On 19 January, Tony Blair gave an interview to the European newspaper. He made plain his belief that ‘not just socialism but social democracy as practised in most of Europe is past its sell-by date’. The reason for this judgement is said to be that social democracy has been unable to solve the problem of mass unemployment. But social-democratic solutions, developed in the Delors White Paper, and in the two Coates’ Reports on employment, followed by a number of other reports culminating in that of van Velzen last year, have been blocked in the Council of Ministers, with the active support of Tony Blair himself. This struggle has been personalized as one between Blair and Jospin: but it really ranges Tony Blair against, not only socialist policies, but even against the more enlightened Christian Democrat politicians, as the interview makes clear. Blair’s commitment to deregulation ‘puts him to the right. . .of a Christian Democrat like Germany’s Helmut Kohl’.footnote1

A target for the end of the century of creating fifteen million new jobs in the European Union was set in December 1993 by the European Commission under the Presidency of Jacques Delors. The proposal was made in a White Paper entitled Growth, Competitiveness and Employment, subsequently known as the ‘Delors Report’. It included measures both to improve the ‘employability’ of the labour force, and to set up investment in job creation. This was to be achieved by joint and common initiatives comprising the use of new European-wide financial instruments, in particular the issue of Europe’s own ‘Union Bonds’. The urgency of these measures arose from the high existing rate of unemployment—nearly 11 per cent in 1993—and the anticipated deflationary effect of governments’ fiscal tightening in the run-up to meeting the convergence criteria agreed at Maastricht for entry in the Economic and Monetary Union.

In the four years that followed, thanks to various forms of ‘statistical revisions’ and creative accounting, the actual fiscal tightening had been somewhat less than had been anticipated, but the total (net) borrowing by governments has been reduced from 6 per cent to 3 per cent of the Union’s gnp. At the same time, practically nothing has been done to establish a countervailing European Public Sector Borrowing Requirement. This failure has been in spite of two reports from the European Parliament, passed with overwhelming majorities in 1994 and 1995, supporting the Delors proposals for a European strategy for full employment, in spite of innumerable nudges from meps, in spite of the efforts of several European Commissioners, and in spite of an appeal from the Commission’s President for an Employment ‘Confidence Pact’. The combined weight of Europe’s finance ministers—a tidy total!—has succeeded in sinking every successive attempt to float a new European financial launch.

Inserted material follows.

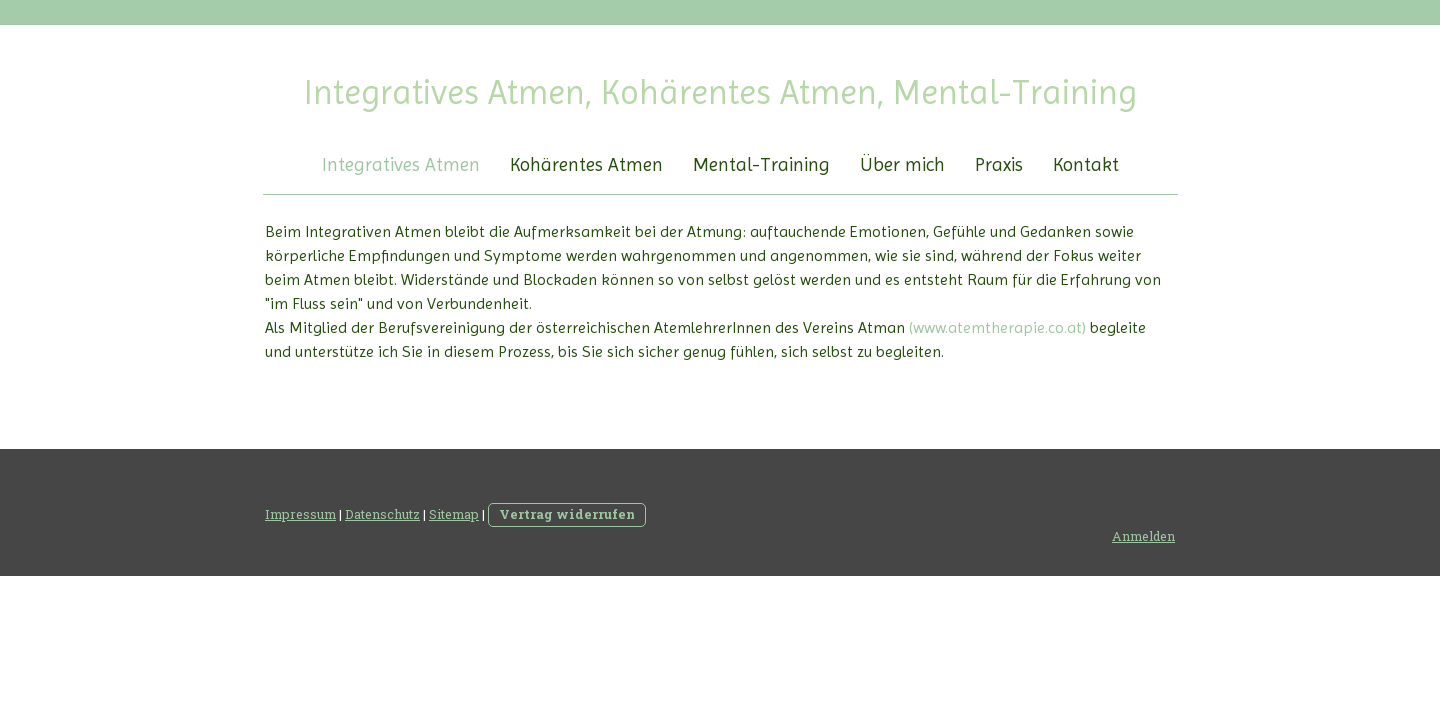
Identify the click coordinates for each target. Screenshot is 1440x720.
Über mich (902, 165)
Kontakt (1086, 165)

The result should surprise no-one. The unemployment rate remains in 1998 at just under 11 per cent. That means eighteen million men and women officially unemployed throughout the Union. Many more are without work, but uncounted. Even more serious, economic growth of European gdp at an average 1.5 per cent a year between 1991 and 1996 failed to increase the numbers employed. Indeed, they fell year by year by nearly half of one per cent a year. Most of this fall was in 1993, but since then, while there has been an annual average increase, it has been at a rate of less than half of one per cent a year. That means that, with an employed population in 1993 of 150 million, less than half a million new jobs were being created each year. At that rate of growth, seven years on from 1993, some three to four million jobs would have been added, not the 15 million by the end of the century, as envisaged in the Delors Report. 10 per cent of Europeans would still be unemployed.

But the real European employment situation is much worse than official figures have recorded. And the outlook is less rosy than official forecasts indicate. The impact of the severe crisis in Asia, in particular, could undermine European growth forecasts, and flood European markets with unbeatably cheap goods. The stringencies imposed by the Treaty of Maastricht have indeed inhibited social and public spending, and restrained recovery. But far greater restriction could follow the pursuit of Agenda 2000 for the widening of the European Union if vast sums of money are not raised through loans or taxes, or both, to cushion the process, underpin social cohesion, and improve levels of investment in infrastructure.

Poverty already passes any tolerable level in the West of Europe. Some of the results of unemployment in Europe have been revealed in the latest undp Human Development Report for 1997. Figures for the early 1990s show Ireland, Spain, the Netherlands, the uk, France, Belgium and Germany, all having over 12 per cent of the population below the poverty line, defined as an income per person of below $14.40 a day. And the Report comments on the setback to progress which followed the early 1990s in Europe: ‘The incidence of income poverty increased substantially in the uk, marginally in Belgium, Finland, Germany, the Netherlands. . .one in six children. . .in the uk is income poor. Income poverty is alarmingly high in one-parent families, and families headed by elderly women’. The Report explains the reasons as follows:

Governments, particularly those in the European Union aiming to meet the Maastricht criteria, have concentrated on keeping inflation low, reducing public debt and stabilizing exchange rates. The race to fulfil the criteria for a single currency has meant separate and damaging deflationary policy in each eu country. These policies all contribute to further impoverishment, and are matters of public choice.